## The problem
Repeat each entry exactly; omit all pictures.

## Dataset records
○ ○ ○
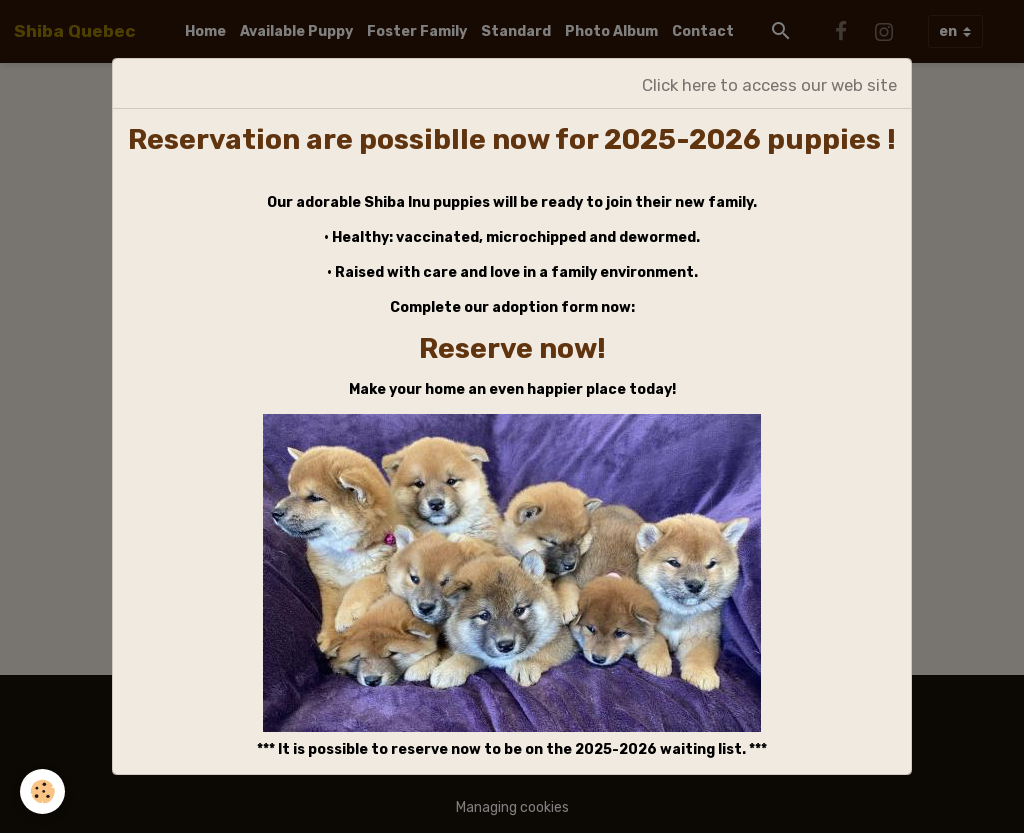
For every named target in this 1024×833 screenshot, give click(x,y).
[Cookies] (42, 791)
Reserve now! (512, 348)
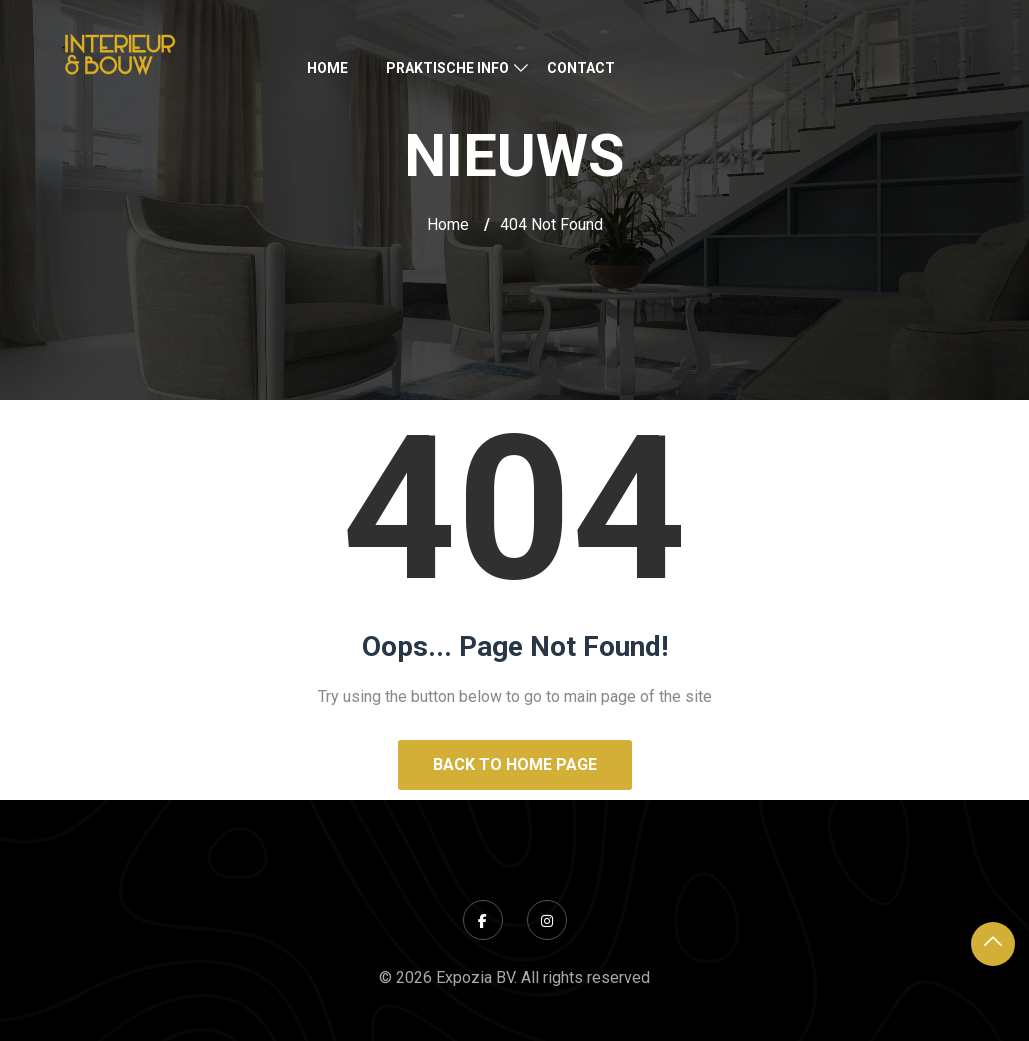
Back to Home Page (515, 764)
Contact (581, 68)
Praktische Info (447, 68)
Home (327, 68)
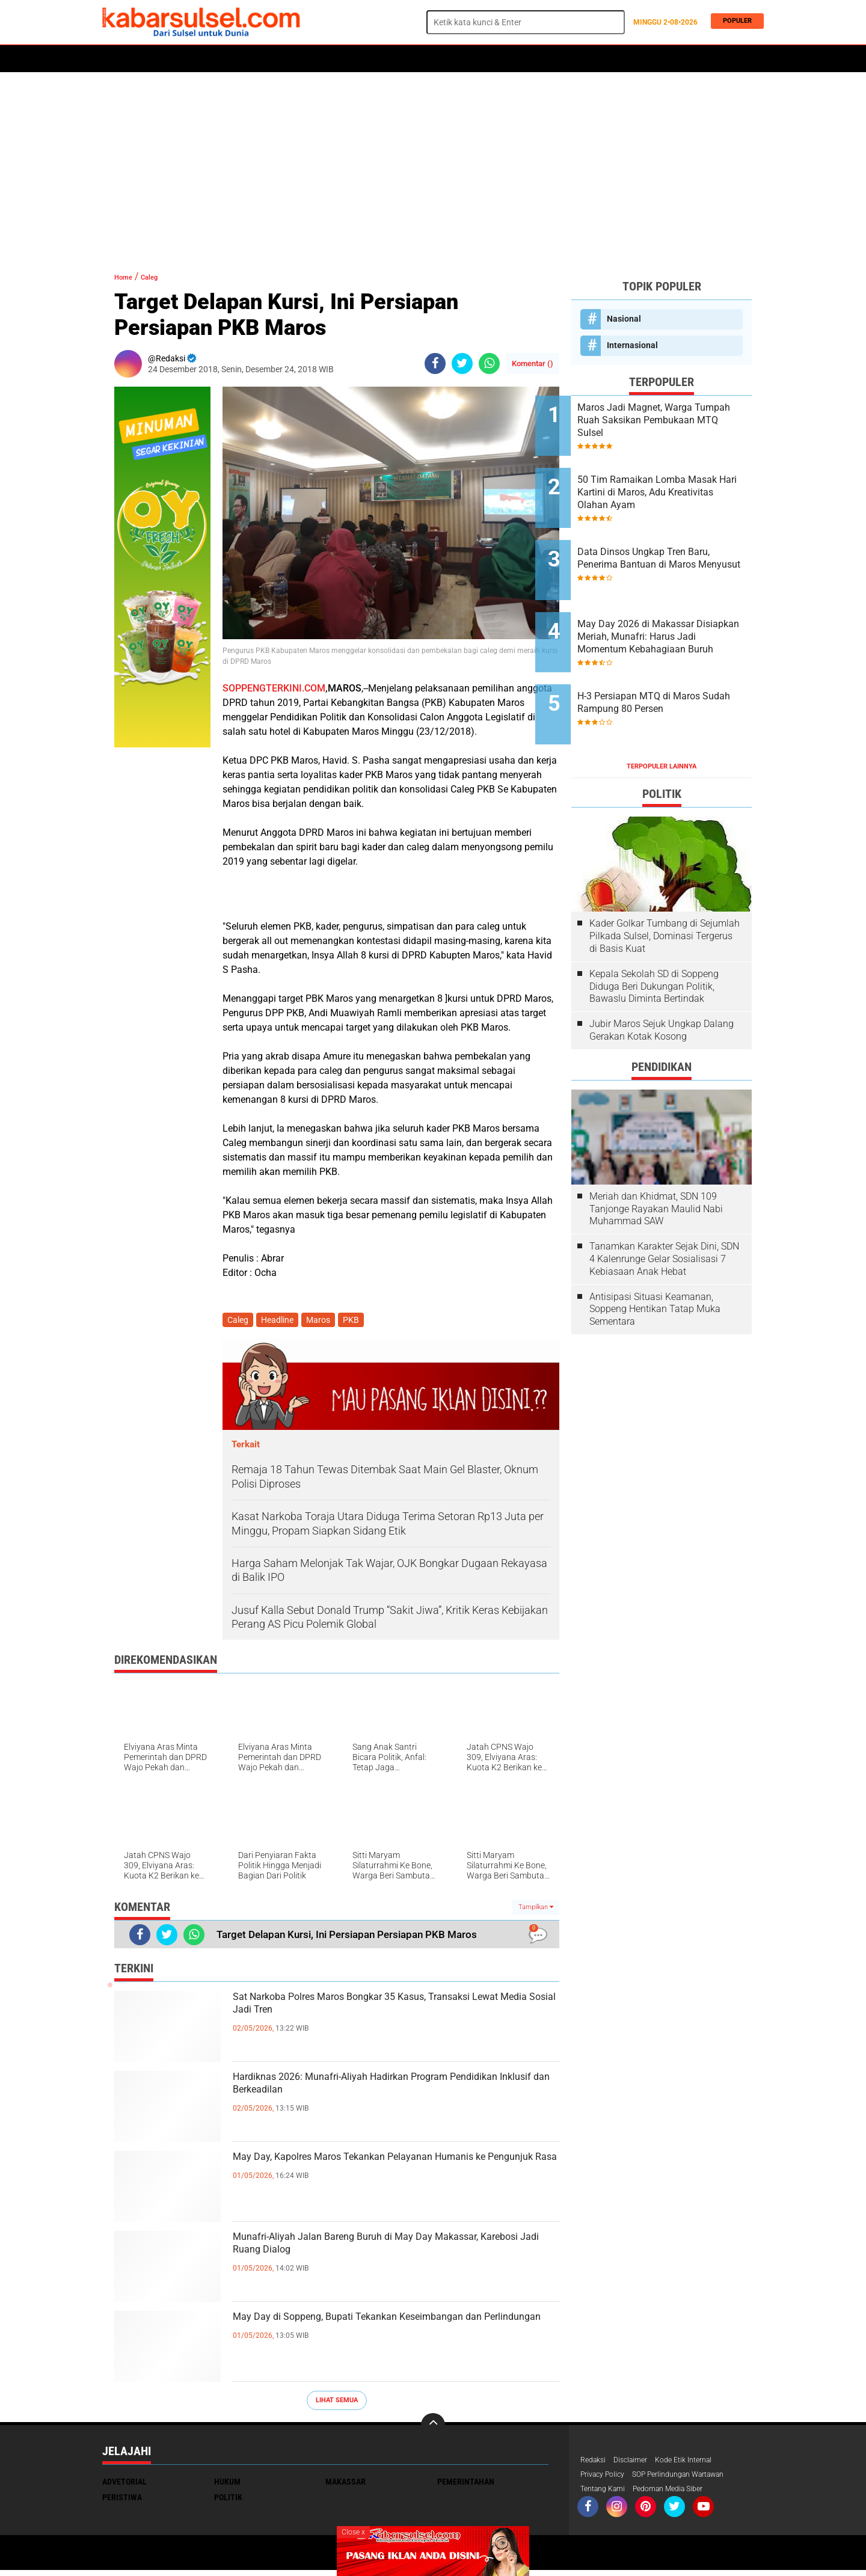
○ ○ ○
## Result of the exercise
For every named target in this 1024×833 screenshot, give click(x,y).
[Cookies] (42, 791)
Reserve now! (512, 348)
Back to Home Page (515, 764)
Contact (581, 68)
Praktische Info (447, 68)
Home (327, 68)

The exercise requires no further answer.